### What you have to do
In the data below, locate each line with the word "theme" and list it.

### Information provided
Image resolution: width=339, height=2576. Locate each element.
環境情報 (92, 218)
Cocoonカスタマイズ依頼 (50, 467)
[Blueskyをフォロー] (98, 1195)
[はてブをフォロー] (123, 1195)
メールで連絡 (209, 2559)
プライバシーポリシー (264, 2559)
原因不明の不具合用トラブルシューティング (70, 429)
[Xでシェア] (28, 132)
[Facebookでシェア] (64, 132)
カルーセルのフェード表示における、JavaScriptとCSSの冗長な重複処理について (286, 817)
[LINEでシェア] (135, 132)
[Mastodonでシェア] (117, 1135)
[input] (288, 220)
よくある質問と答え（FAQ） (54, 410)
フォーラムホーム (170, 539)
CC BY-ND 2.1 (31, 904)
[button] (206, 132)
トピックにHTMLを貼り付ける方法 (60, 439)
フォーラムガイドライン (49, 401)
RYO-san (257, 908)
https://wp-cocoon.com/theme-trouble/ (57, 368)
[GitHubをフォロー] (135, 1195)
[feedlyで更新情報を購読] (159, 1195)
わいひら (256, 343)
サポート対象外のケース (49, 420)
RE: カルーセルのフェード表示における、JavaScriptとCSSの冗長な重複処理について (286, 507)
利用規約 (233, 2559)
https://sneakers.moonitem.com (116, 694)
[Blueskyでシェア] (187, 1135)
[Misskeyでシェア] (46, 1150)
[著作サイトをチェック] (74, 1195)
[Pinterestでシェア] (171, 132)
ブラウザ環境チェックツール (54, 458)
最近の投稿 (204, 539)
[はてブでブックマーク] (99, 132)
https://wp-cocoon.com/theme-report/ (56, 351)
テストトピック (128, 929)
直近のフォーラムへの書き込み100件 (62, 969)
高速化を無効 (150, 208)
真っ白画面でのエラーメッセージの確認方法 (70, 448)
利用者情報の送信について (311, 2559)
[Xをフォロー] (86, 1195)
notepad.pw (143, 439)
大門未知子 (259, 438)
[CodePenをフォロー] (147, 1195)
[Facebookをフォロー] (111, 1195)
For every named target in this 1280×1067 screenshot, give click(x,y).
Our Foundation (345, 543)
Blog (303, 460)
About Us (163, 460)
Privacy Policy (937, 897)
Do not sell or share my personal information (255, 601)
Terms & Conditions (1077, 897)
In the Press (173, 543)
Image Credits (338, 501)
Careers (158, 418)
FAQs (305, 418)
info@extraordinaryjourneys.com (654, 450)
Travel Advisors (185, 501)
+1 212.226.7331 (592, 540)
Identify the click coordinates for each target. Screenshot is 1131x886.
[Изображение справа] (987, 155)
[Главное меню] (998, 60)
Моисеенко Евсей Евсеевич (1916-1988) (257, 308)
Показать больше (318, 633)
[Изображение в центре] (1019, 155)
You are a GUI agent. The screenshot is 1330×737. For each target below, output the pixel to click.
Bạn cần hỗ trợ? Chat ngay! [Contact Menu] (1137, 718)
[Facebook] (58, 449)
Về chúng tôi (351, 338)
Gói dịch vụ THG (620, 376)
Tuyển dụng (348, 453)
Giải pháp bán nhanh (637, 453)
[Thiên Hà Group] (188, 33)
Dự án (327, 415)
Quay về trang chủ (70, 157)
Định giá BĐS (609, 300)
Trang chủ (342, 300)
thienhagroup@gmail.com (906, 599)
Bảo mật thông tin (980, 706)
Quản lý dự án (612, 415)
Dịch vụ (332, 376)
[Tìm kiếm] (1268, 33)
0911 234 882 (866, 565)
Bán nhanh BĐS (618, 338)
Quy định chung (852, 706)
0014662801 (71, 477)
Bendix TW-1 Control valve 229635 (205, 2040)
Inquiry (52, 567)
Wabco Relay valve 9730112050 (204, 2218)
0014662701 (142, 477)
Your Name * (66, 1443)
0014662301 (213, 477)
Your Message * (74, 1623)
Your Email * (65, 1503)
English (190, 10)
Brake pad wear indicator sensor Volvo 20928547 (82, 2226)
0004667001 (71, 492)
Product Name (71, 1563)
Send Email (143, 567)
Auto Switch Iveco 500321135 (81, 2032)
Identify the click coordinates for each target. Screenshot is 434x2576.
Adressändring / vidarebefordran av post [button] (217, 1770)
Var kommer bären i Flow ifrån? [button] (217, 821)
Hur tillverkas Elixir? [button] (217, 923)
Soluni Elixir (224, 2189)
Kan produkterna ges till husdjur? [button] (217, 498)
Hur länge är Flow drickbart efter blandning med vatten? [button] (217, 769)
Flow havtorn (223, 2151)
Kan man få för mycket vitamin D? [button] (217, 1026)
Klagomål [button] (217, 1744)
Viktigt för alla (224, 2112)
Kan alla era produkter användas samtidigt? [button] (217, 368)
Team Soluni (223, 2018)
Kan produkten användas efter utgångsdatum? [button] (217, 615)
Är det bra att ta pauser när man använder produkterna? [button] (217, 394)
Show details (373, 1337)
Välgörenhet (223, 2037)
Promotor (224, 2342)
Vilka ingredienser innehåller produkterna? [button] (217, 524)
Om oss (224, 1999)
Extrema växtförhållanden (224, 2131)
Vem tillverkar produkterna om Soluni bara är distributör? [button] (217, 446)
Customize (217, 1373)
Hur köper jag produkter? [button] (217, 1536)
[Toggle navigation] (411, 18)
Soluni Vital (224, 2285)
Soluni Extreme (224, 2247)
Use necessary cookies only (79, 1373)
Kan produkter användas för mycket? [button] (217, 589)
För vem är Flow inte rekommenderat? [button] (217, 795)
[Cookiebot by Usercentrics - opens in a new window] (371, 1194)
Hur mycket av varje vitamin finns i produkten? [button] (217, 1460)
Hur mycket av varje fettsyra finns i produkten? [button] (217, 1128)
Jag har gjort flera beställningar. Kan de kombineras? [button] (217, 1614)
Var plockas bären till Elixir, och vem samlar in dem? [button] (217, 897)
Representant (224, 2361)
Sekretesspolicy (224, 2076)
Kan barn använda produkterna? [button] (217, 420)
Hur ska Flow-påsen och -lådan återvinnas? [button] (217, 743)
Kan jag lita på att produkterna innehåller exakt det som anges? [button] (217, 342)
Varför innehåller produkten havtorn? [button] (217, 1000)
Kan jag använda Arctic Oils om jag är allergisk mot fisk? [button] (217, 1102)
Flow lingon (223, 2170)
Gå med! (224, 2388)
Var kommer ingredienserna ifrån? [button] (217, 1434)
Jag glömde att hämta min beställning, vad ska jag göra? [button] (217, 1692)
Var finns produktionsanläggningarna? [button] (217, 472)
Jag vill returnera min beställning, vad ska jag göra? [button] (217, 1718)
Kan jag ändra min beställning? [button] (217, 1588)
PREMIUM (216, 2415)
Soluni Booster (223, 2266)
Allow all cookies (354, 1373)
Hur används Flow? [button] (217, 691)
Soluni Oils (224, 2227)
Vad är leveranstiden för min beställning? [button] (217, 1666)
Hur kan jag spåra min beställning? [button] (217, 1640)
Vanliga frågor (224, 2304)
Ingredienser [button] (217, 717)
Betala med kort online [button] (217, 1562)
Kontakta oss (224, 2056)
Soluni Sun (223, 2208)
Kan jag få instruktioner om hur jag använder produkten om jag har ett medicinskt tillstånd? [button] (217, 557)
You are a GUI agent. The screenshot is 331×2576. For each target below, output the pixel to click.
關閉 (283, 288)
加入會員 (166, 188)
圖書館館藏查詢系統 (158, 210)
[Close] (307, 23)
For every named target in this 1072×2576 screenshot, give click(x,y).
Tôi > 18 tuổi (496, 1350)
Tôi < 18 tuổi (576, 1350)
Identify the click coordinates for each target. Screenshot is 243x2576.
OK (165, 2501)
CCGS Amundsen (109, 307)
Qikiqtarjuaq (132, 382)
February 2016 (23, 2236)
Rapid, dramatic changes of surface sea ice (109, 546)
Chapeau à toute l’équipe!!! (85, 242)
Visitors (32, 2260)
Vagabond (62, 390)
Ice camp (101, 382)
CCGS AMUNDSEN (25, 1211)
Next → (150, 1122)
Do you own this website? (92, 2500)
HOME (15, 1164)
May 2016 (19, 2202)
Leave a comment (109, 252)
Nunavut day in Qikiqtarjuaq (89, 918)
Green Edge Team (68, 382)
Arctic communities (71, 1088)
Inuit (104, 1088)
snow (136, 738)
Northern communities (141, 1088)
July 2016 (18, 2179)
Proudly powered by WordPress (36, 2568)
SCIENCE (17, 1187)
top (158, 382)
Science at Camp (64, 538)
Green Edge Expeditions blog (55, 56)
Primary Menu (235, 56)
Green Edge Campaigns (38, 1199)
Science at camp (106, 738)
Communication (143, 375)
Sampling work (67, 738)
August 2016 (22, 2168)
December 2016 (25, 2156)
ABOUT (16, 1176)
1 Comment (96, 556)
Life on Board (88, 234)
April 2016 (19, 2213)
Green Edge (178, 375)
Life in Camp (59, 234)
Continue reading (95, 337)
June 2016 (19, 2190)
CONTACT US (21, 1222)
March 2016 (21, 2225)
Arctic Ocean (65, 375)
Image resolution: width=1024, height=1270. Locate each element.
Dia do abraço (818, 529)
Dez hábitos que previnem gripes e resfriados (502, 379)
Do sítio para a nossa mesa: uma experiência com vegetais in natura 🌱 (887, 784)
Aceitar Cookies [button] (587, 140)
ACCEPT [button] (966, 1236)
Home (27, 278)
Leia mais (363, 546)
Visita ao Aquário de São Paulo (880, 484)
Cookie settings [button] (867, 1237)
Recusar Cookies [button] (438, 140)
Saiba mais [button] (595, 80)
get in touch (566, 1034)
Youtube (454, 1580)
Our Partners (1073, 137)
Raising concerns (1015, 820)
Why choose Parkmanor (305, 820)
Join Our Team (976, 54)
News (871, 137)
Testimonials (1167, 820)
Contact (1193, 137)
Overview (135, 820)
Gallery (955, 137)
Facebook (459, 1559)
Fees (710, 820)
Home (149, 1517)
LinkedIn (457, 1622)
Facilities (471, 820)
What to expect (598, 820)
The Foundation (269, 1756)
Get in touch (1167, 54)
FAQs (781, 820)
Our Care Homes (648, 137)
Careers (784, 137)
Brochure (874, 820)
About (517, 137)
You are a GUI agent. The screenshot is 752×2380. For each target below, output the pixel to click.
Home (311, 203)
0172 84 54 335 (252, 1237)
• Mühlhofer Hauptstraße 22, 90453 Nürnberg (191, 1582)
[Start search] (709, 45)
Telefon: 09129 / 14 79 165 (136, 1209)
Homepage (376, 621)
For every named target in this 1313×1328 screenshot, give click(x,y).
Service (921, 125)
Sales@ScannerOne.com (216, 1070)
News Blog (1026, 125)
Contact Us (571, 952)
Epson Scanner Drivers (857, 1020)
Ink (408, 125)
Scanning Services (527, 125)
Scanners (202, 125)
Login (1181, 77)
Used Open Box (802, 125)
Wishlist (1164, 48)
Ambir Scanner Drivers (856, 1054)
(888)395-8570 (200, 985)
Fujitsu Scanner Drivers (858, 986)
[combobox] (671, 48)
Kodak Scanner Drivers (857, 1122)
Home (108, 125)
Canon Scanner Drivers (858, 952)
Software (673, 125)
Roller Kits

### Written answer
https://wp-cocoon.com/theme-trouble/ (57, 368)
https://wp-cocoon.com/theme-report/ (56, 351)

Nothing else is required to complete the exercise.